Brettspiele gibt es schon seit mehr als 4000 Jahren. Dafuer gibt es Beweise. Welche Spiele das waren, weiß man allerdings nicht.
Erst im 13. Jahrhundert fand man erste Aufzeichnungen von Spielen. In Manuskripten wurden die unterschiedlichsten Spiele beschrieben und erklaert. Schon damals wurden die Spiele auf einem begrenzten Untergrund gespielt und hatten eine Spieleranzahl von mindestens zwei.
Erst in der heutigen Zeit gibt es auch Brettspiele, die von einem Spieler alleine gespielt werden koennen.
Das wohl aelteste Brettspiel der Welt ist das Schachspiel. Heute zaehlt es zu den klassischen Brettspielen.
Die erste Dokumentation ueber das Schachspiel fand man im 7.Jahrhundert nach Christi. Schach wurde hauptsaechlich in Indien und Persien gespielt, waehrend die Spielweise von Land zu Land unterschiedlich waren.

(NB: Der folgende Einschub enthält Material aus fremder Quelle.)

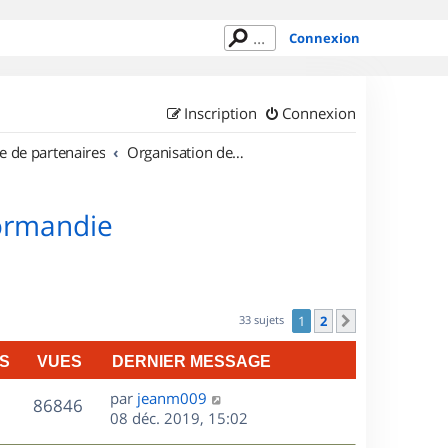
Connexion
Inscription
Connexion
e de partenaires
Organisation de sorties en région Haute Normandie
Normandie
33 sujets
1
2
Suivant
S
VUES
DERNIER MESSAGE
D
par
jeanm009
V
86846
e
08 déc. 2019, 15:02
r
u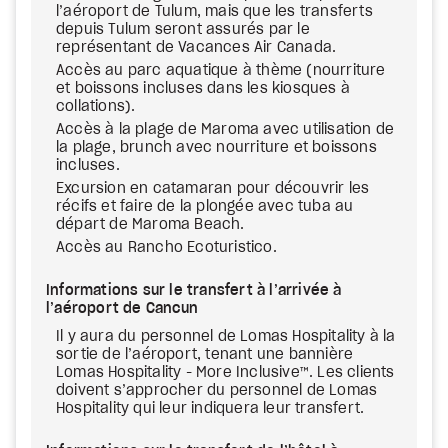
l’aéroport de Tulum, mais que les transferts
depuis Tulum seront assurés par le
représentant de Vacances Air Canada.
Accès au parc aquatique à thème (nourriture
et boissons incluses dans les kiosques à
collations).
Accès à la plage de Maroma avec utilisation de
la plage, brunch avec nourriture et boissons
incluses.
Excursion en catamaran pour découvrir les
récifs et faire de la plongée avec tuba au
départ de Maroma Beach.
Accès au Rancho Ecoturistico.
Informations sur le transfert à l’arrivée à
l’aéroport de Cancun
Il y aura du personnel de Lomas Hospitality à la
sortie de l’aéroport, tenant une bannière
Lomas Hospitality - More Inclusive™. Les clients
doivent s’approcher du personnel de Lomas
Hospitality qui leur indiquera leur transfert.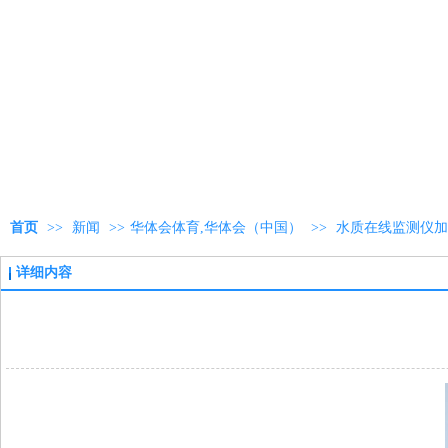
首页
>>
新闻
>>
华体会体育,华体会（中国）
>>
水质在线监测仪加
详细内容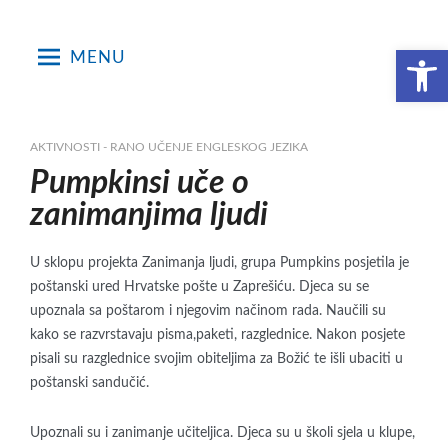
Skip
to
Open toolbar
MENU
content
AKTIVNOSTI - RANO UČENJE ENGLESKOG JEZIKA
Pumpkinsi uče o
zanimanjima ljudi
U sklopu projekta Zanimanja ljudi, grupa Pumpkins posjetila je
poštanski ured Hrvatske pošte u Zaprešiću. Djeca su se
upoznala sa poštarom i njegovim načinom rada. Naučili su
kako se razvrstavaju pisma,paketi, razglednice. Nakon posjete
pisali su razglednice svojim obiteljima za Božić te išli ubaciti u
poštanski sandučić.
Upoznali su i zanimanje učiteljica. Djeca su u školi sjela u klupe,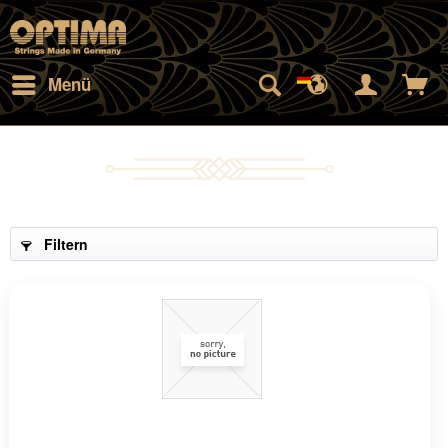
Menü
Filtern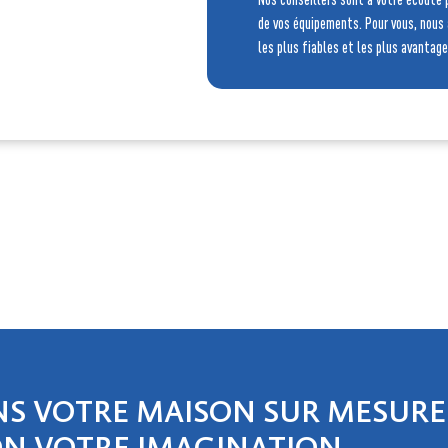
de vos équipements. Pour vous, nous
les plus fiables et les plus avantag
NS VOTRE MAISON SUR MESURE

In den 60er Jahren erkannte die amerikanische Firma 3M den europaeischen Markt der Brettspiele. Parallel dazu gruendete eine Zigarettenherstellerfirma unabhaengig von der Firma 3M in vielen Staedten „Spieleclubs“. Man kann sagen, dass so der Grundstein fuer die Entwicklung der Brettspiele in Europa gelegt wurden.
Im Jahr 1979 wurde in Europa erstmalig der Preis „Spiel des Jahres“ vergeben. „Spiel des Jahres“ ist ein Kritikerpreis, der an ein gutes Spiel aus dem vorherigem Jahrgang verliehen wird.
Durch die Verleihung des Preises, wurden Brettspiele auch außerhalb der Spieleszene bekannt und fuer Familien als spielenswert erachtet.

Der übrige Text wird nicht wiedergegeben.